__TASK DETAILS__
Transcribe every entry word for word, leaving out all images.

(Screenshot grounding data)
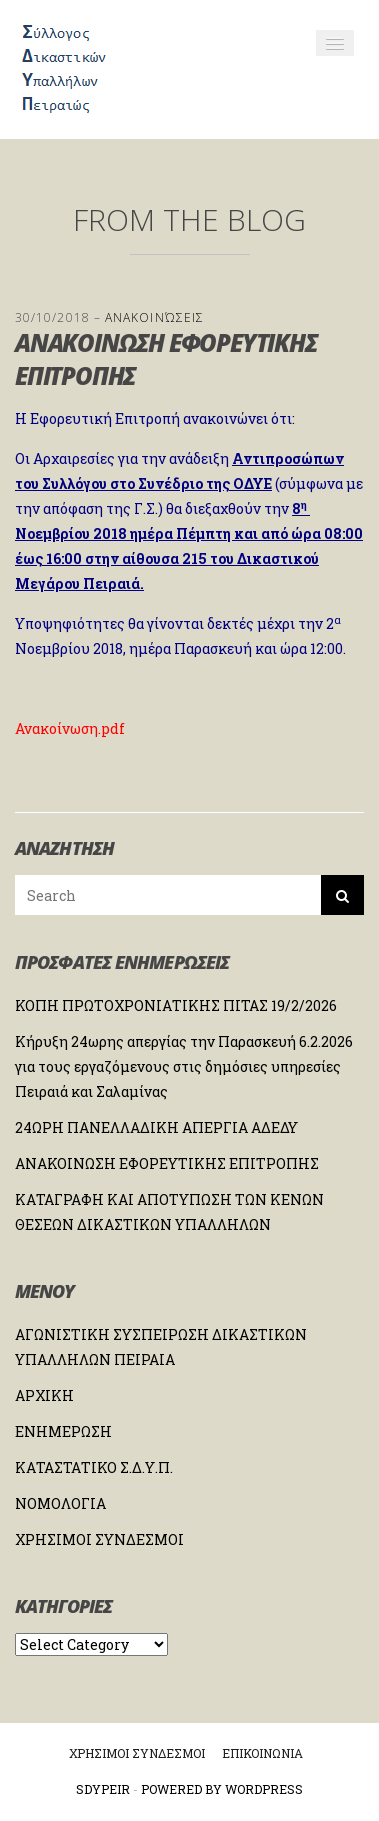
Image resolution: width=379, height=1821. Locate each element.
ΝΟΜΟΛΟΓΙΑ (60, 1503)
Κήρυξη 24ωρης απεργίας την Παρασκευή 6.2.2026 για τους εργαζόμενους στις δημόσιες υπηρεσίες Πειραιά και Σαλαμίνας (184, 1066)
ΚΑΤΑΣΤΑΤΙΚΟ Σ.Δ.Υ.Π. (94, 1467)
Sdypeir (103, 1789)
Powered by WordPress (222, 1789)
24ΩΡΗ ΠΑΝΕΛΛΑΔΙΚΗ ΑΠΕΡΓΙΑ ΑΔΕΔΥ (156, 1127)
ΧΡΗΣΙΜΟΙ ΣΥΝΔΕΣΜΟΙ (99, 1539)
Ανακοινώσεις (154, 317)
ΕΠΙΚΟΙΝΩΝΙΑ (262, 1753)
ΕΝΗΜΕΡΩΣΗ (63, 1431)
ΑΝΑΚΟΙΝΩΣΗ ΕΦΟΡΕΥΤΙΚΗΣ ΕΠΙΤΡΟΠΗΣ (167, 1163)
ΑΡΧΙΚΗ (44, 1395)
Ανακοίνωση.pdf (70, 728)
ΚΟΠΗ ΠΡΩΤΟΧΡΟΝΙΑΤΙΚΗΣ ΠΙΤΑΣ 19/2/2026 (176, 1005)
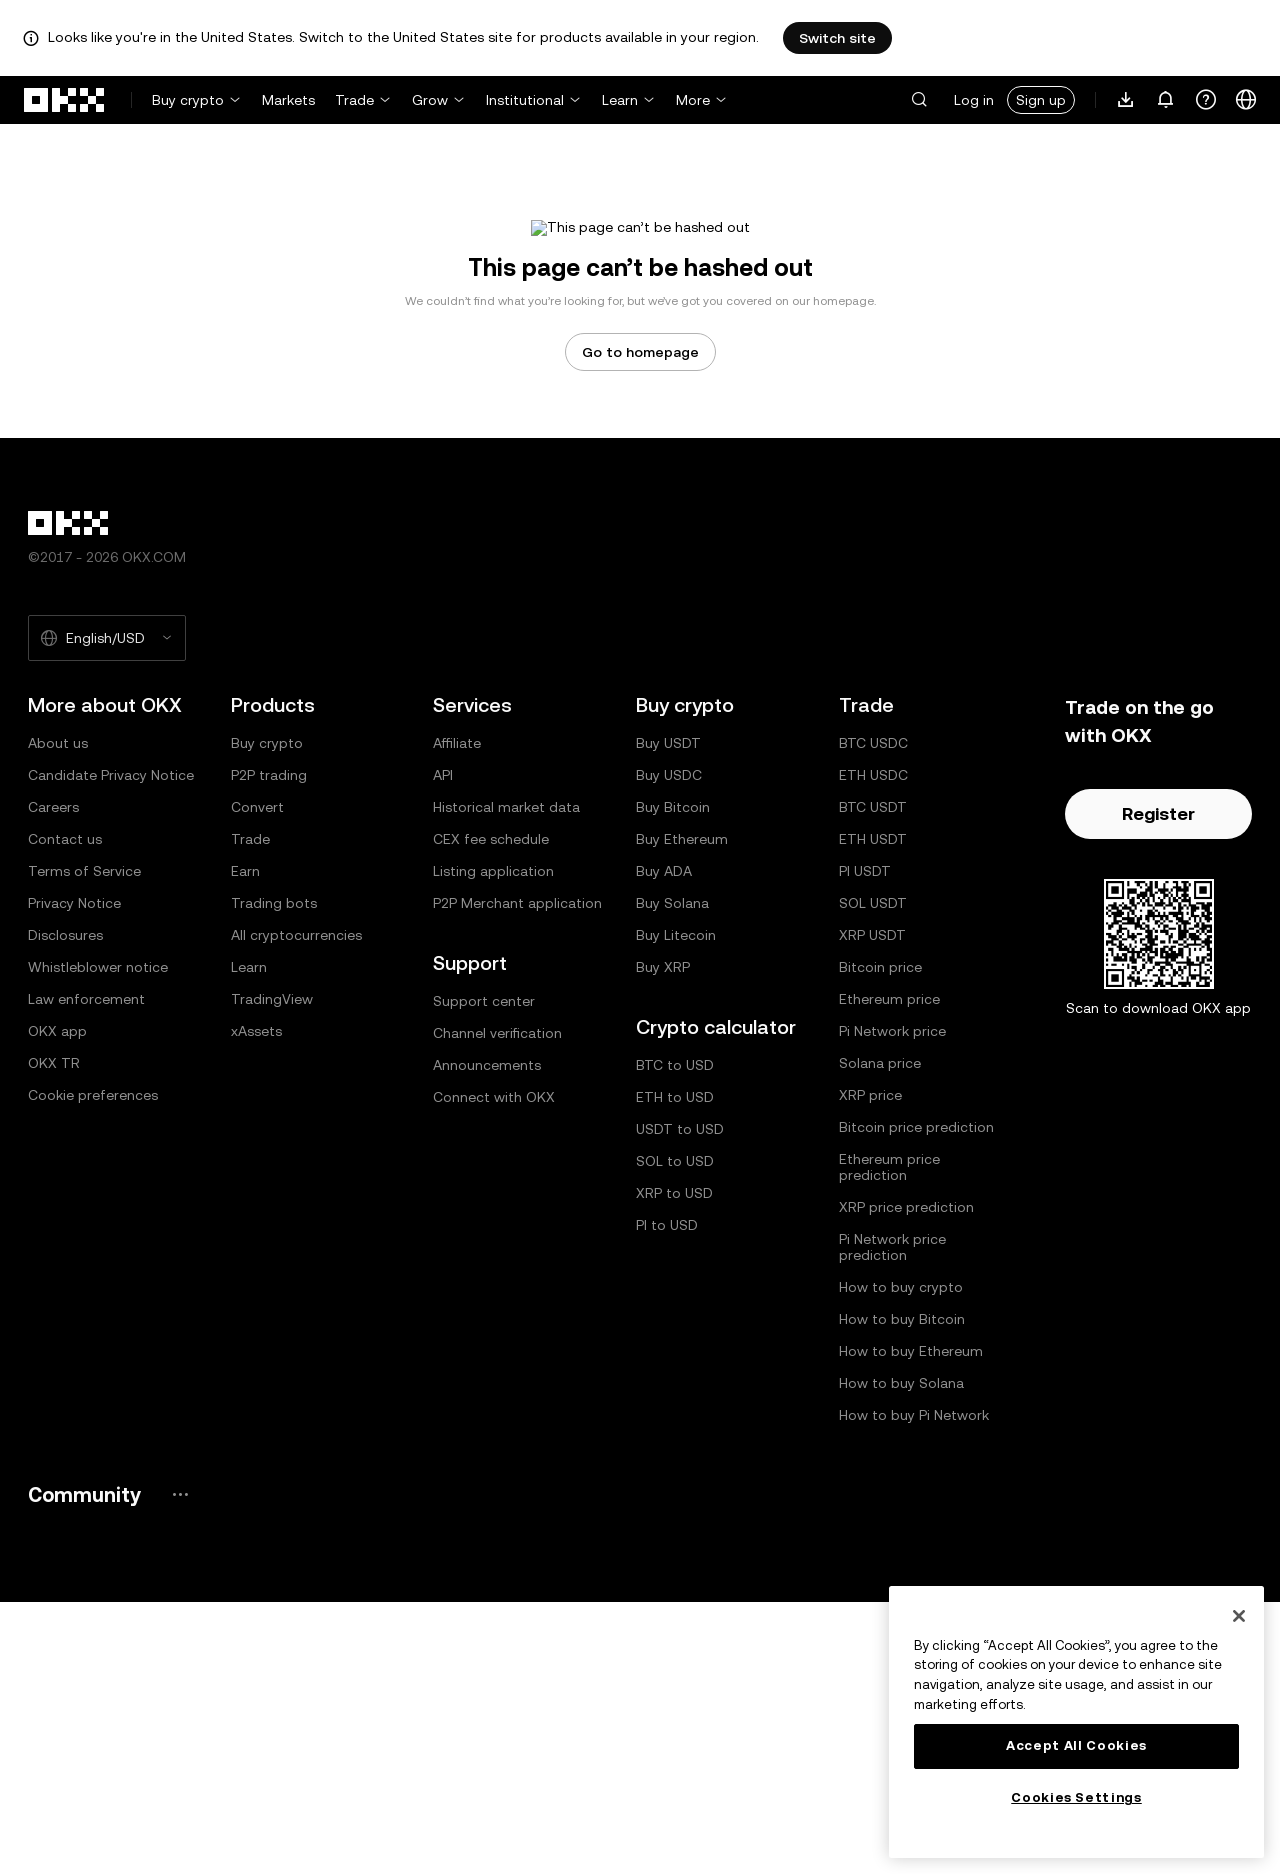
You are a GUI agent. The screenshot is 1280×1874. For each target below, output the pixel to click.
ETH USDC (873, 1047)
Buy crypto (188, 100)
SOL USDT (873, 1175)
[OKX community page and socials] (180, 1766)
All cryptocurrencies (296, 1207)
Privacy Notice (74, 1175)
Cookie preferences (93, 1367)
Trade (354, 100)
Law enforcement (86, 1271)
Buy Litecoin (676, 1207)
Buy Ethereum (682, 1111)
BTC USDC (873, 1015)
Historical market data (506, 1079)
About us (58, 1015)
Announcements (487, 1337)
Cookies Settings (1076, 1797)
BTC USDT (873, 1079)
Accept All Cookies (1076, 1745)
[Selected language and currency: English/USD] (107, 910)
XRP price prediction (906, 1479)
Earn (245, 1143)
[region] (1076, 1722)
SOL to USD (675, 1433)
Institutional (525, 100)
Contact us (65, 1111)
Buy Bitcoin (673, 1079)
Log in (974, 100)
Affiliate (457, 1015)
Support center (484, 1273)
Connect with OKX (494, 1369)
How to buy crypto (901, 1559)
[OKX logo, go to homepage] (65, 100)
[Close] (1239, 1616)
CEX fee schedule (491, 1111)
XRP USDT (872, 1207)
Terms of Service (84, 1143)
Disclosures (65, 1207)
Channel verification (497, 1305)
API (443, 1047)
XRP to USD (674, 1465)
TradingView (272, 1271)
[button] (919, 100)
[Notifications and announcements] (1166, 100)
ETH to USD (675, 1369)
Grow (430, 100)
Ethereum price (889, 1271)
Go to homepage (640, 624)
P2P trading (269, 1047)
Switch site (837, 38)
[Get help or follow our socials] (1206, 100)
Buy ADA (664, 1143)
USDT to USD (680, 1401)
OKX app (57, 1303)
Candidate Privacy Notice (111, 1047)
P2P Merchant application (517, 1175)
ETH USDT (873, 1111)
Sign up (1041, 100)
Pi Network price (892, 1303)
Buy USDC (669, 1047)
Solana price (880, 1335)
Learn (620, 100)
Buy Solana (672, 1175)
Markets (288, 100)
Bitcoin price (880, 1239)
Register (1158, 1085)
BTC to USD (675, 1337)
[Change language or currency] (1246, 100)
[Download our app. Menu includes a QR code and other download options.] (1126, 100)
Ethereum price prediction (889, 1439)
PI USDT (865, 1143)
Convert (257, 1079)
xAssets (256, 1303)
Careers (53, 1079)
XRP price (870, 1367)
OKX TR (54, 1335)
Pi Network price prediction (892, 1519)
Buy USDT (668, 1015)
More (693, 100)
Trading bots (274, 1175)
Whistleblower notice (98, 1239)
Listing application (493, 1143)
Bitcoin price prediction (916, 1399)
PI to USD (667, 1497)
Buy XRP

__TASK RESULT__
Image resolution: width=379, height=1821. Locate each element.
ΝΟΜΟΛΟΓΙΑ (60, 1503)
Κήρυξη 24ωρης απεργίας την Παρασκευή 6.2.2026 για τους εργαζόμενους στις δημόσιες υπηρεσίες Πειραιά και Σαλαμίνας (184, 1066)
ΚΑΤΑΣΤΑΤΙΚΟ Σ.Δ.Υ.Π. (94, 1467)
Sdypeir (103, 1789)
Powered by WordPress (222, 1789)
24ΩΡΗ ΠΑΝΕΛΛΑΔΙΚΗ ΑΠΕΡΓΙΑ ΑΔΕΔΥ (156, 1127)
ΧΡΗΣΙΜΟΙ ΣΥΝΔΕΣΜΟΙ (99, 1539)
Ανακοινώσεις (154, 317)
ΕΠΙΚΟΙΝΩΝΙΑ (262, 1753)
ΕΝΗΜΕΡΩΣΗ (63, 1431)
ΑΝΑΚΟΙΝΩΣΗ ΕΦΟΡΕΥΤΙΚΗΣ ΕΠΙΤΡΟΠΗΣ (167, 1163)
ΑΡΧΙΚΗ (44, 1395)
Ανακοίνωση.pdf (70, 728)
ΚΟΠΗ ΠΡΩΤΟΧΡΟΝΙΑΤΙΚΗΣ ΠΙΤΑΣ 19/2/2026 (176, 1005)
You are a GUI agent. The screenshot is 1280×1874. For each target below, output the pixel to click.
ETH USDC (873, 1047)
Buy crypto (188, 100)
SOL USDT (873, 1175)
[OKX community page and socials] (180, 1766)
All cryptocurrencies (296, 1207)
Privacy Notice (74, 1175)
Cookie preferences (93, 1367)
Trade (354, 100)
Law enforcement (86, 1271)
Buy Litecoin (676, 1207)
Buy Ethereum (682, 1111)
BTC USDC (873, 1015)
Historical market data (506, 1079)
About us (58, 1015)
Announcements (487, 1337)
Cookies Settings (1076, 1797)
BTC USDT (873, 1079)
Accept All Cookies (1076, 1745)
[Selected language and currency: English/USD] (107, 910)
XRP price prediction (906, 1479)
Earn (245, 1143)
[region] (1076, 1722)
SOL to USD (675, 1433)
Institutional (525, 100)
Contact us (65, 1111)
Buy Bitcoin (673, 1079)
Log in (974, 100)
Affiliate (457, 1015)
Support center (484, 1273)
Connect with OKX (494, 1369)
How to buy crypto (901, 1559)
[OKX logo, go to homepage] (65, 100)
[Close] (1239, 1616)
CEX fee schedule (491, 1111)
XRP USDT (872, 1207)
Terms of Service (84, 1143)
Disclosures (65, 1207)
Channel verification (497, 1305)
API (443, 1047)
XRP to USD (674, 1465)
TradingView (272, 1271)
[button] (919, 100)
[Notifications and announcements] (1166, 100)
ETH to USD (675, 1369)
Grow (430, 100)
Ethereum price (889, 1271)
Go to homepage (640, 624)
P2P trading (269, 1047)
Switch site (837, 38)
[Get help or follow our socials] (1206, 100)
Buy ADA (664, 1143)
USDT to USD (680, 1401)
OKX app (57, 1303)
Candidate Privacy Notice (111, 1047)
P2P Merchant application (517, 1175)
ETH USDT (873, 1111)
Sign up (1041, 100)
Pi Network price (892, 1303)
Buy USDC (669, 1047)
Solana price (880, 1335)
Learn (620, 100)
Buy Solana (672, 1175)
Markets (288, 100)
Bitcoin price (880, 1239)
Register (1158, 1085)
BTC to USD (675, 1337)
[Change language or currency] (1246, 100)
[Download our app. Menu includes a QR code and other download options.] (1126, 100)
Ethereum price prediction (889, 1439)
PI USDT (865, 1143)
Convert (257, 1079)
xAssets (256, 1303)
Careers (53, 1079)
XRP price (870, 1367)
OKX TR (54, 1335)
Pi Network price prediction (892, 1519)
Buy USDT (668, 1015)
More (693, 100)
Trading bots (274, 1175)
Whistleblower notice (98, 1239)
Listing application (493, 1143)
Bitcoin price prediction (916, 1399)
PI to USD (667, 1497)
Buy XRP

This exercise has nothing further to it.